Exercise instructions:
Exactly as written, please repeat the data that follows, but not the pictures.
╭─ Data provided
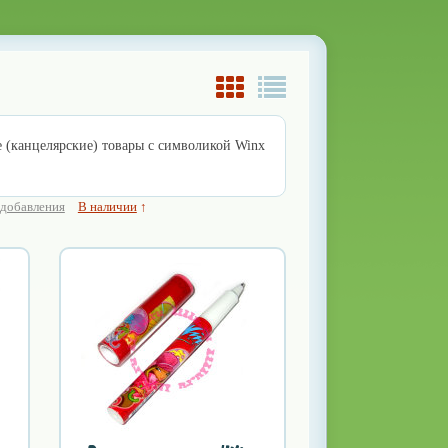
 (канцелярские) товары с символикой Winx
 добавления
В наличии
↑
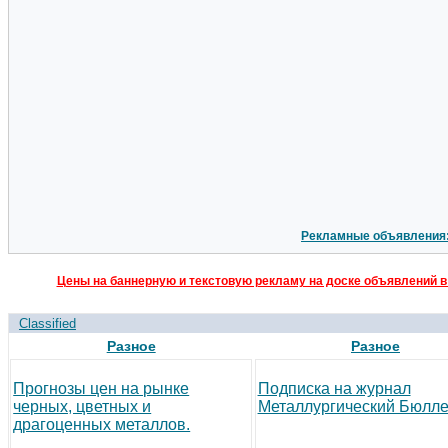
Рекламные объявления
Цены на баннерную и текстовую рекламу на доске объявлений в
Classified
Разное
Разное
Прогнозы цен на рынке
Подписка на журнал
черных, цветных и
Металлургический Бюлле
драгоценных металлов.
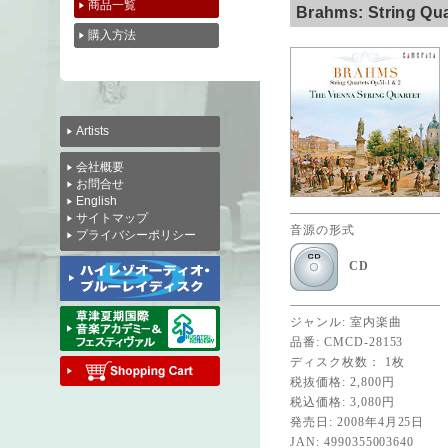
商品一覧
Brahms: String Qua
購入方法
Artists
会社概要
お問合せ
English
サイトマップ
音源の形式
プライバシーポリシー
CD
ジャンル: 室内楽曲
品番: CMCD-28153
ディスク枚数： 1枚
税抜価格: 2,800円
税込価格: 3,080円
発売日: 2008年4月25日
JAN: 4990355003640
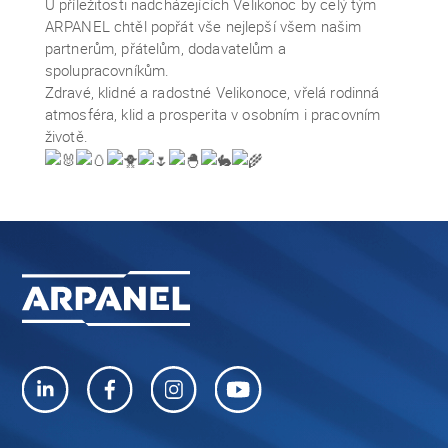
U příležitosti nadcházejících Velikonoc by celý tým
ARPANEL chtěl popřát vše nejlepší všem našim
partnerům, přátelům, dodavatelům a
spolupracovníkům.
Zdravé, klidné a radostné Velikonoce, vřelá rodinná
atmosféra, klid a prosperita v osobním i pracovním
životě.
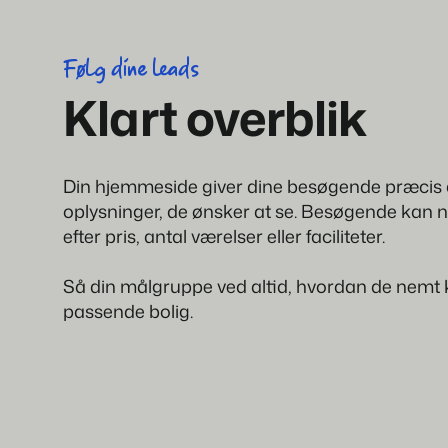
Følg dine leads
Klart overblik
Din hjemmeside giver dine besøgende præcis
oplysninger, de ønsker at se. Besøgende kan ne
efter pris, antal værelser eller faciliteter.
Så din målgruppe ved altid, hvordan de nemt 
passende bolig.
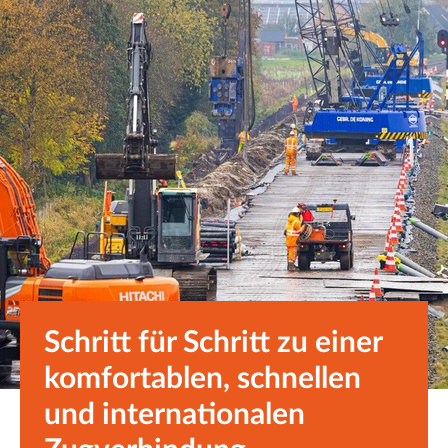
Schritt für Schritt zu einer
komfortablen, schnellen
und internationalen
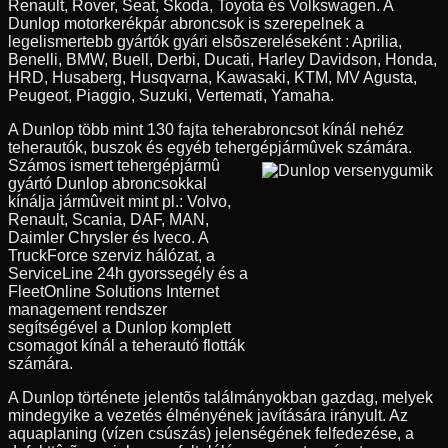
Renault, Rover, Seat, Skoda, Toyota és Volkswagen. A
Dunlop motorkerékpár abroncsok is szerepelnek a
legelismertebb gyártók gyári elsõszereléseként : Aprilia,
Benelli, BMW, Buell, Derbi, Ducati, Harley Davidson, Honda,
HRD, Husaberg, Husqvarna, Kawasaki, KTM, MV Agusta,
Peugeot, Piaggio, Suzuki, Vertemati, Yamaha.
A Dunlop több mint 130 fajta teherabroncsot kínál nehéz
teherautók, buszok és egyéb tehergépjármûvek számára.
Számos ismert tehergépjármû
gyártó Dunlop abroncsokkal
kínálja jármûveit mint pl.: Volvo,
Renault, Scania, DAF, MAN,
Daimler Chrysler és Iveco. A
TruckForce szerviz hálózat, a
ServiceLine 24h gyorssegély és a
FleetOnline Solutions Internet
management rendszer
segítségével a Dunlop komplett
csomagot kínál a teherautó flották
számára.
A Dunlop története jelentõs találmányokban gazdag, melyek
mindegyike a vezetés élményének javítására irányult. Az
aquaplaning (vízen csúszás) jelenségének felfedezése, a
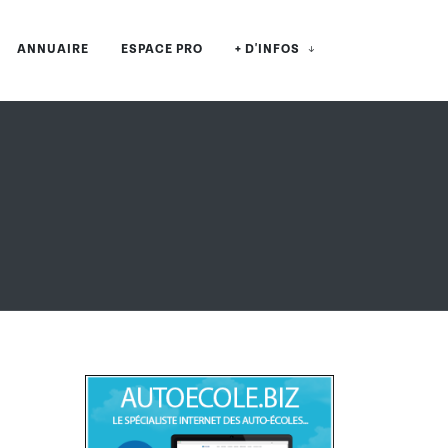
ANNUAIRE
ESPACE PRO
+ D'INFOS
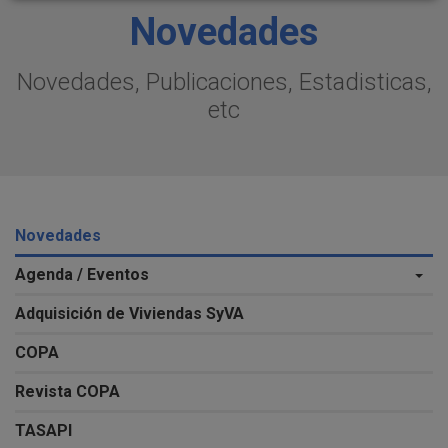
Novedades
Novedades, Publicaciones, Estadisticas,
etc
Novedades
Agenda / Eventos
Adquisición de Viviendas SyVA
COPA
Revista COPA
TASAPI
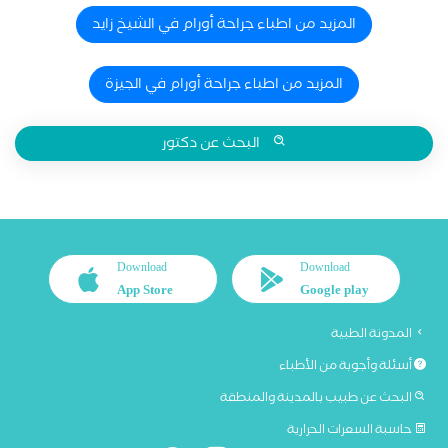
المزيد من اطباء جراحة أورام في الشيخ زايد
المزيد من اطباء جراحة أورام في الجيزة
البحث عن دكتور
Download
Download
App Store
Google play
المدونة الطبية
أسئلة وأجوبة من الأطباء
البحث عن طبيب بالمدينة والمنطقة
حاسبة السعرات الحرارية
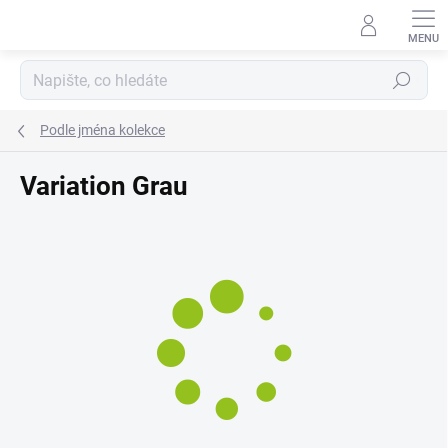
Přejít
na
obsah
Hledat
Podle jména kolekce
Variation Grau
╰─
Expected answer:
 (канцелярские) товары с символикой Winx
 добавления
В наличии
↑
Рекламные объявления
Цены на баннерную и текстовую рекламу на доске объявлений в
Classified
Разное
Разное
Прогнозы цен на рынке
Подписка на журнал
черных, цветных и
Металлургический Бюлле
драгоценных металлов.
商品一覧
Brahms: String Qua
購入方法
Artists
会社概要
お問合せ
English
サイトマップ
音源の形式
プライバシーポリシー
CD
ジャンル: 室内楽曲
品番: CMCD-28153
ディスク枚数： 1枚
税抜価格: 2,800円
税込価格: 3,080円
発売日: 2008年4月25日
JAN: 4990355003640
U příležitosti nadcházejících Velikonoc by celý tým
ARPANEL chtěl popřát vše nejlepší všem našim
partnerům, přátelům, dodavatelům a
spolupracovníkům.
Zdravé, klidné a radostné Velikonoce, vřelá rodinná
atmosféra, klid a prosperita v osobním i pracovním
životě.
Følg dine leads
Klart overblik
Din hjemmeside giver dine besøgende præcis
oplysninger, de ønsker at se. Besøgende kan ne
efter pris, antal værelser eller faciliteter.
Så din målgruppe ved altid, hvordan de nemt 
passende bolig.
Schritt für Schritt zu einer
komfortablen, schnellen
und internationalen
Renault, Rover, Seat, Skoda, Toyota és Volkswagen. A
Dunlop motorkerékpár abroncsok is szerepelnek a
legelismertebb gyártók gyári elsõszereléseként : Aprilia,
Benelli, BMW, Buell, Derbi, Ducati, Harley Davidson, Honda,
HRD, Husaberg, Husqvarna, Kawasaki, KTM, MV Agusta,
Peugeot, Piaggio, Suzuki, Vertemati, Yamaha.
A Dunlop több mint 130 fajta teherabroncsot kínál nehéz
teherautók, buszok és egyéb tehergépjármûvek számára.
Számos ismert tehergépjármû
gyártó Dunlop abroncsokkal
kínálja jármûveit mint pl.: Volvo,
Renault, Scania, DAF, MAN,
Daimler Chrysler és Iveco. A
TruckForce szerviz hálózat, a
ServiceLine 24h gyorssegély és a
FleetOnline Solutions Internet
management rendszer
segítségével a Dunlop komplett
csomagot kínál a teherautó flották
számára.
A Dunlop története jelentõs találmányokban gazdag, melyek
mindegyike a vezetés élményének javítására irányult. Az
aquaplaning (vízen csúszás) jelenségének felfedezése, a
ANNUAIRE
ESPACE PRO
+ D'INFOS
Novedades
Novedades, Publicaciones, Estadisticas,
etc
Novedades
Agenda / Eventos
Adquisición de Viviendas SyVA
COPA
Revista COPA
TASAPI
المزيد من اطباء جراحة أورام في الشيخ زايد
المزيد من اطباء جراحة أورام في الجيزة
البحث عن دكتور
Download
Download
App Store
Google play
المدونة الطبية
أسئلة وأجوبة من الأطباء
البحث عن طبيب بالمدينة والمنطقة
حاسبة السعرات الحرارية
Přejít
na
obsah
Hledat
Podle jména kolekce
Variation Grau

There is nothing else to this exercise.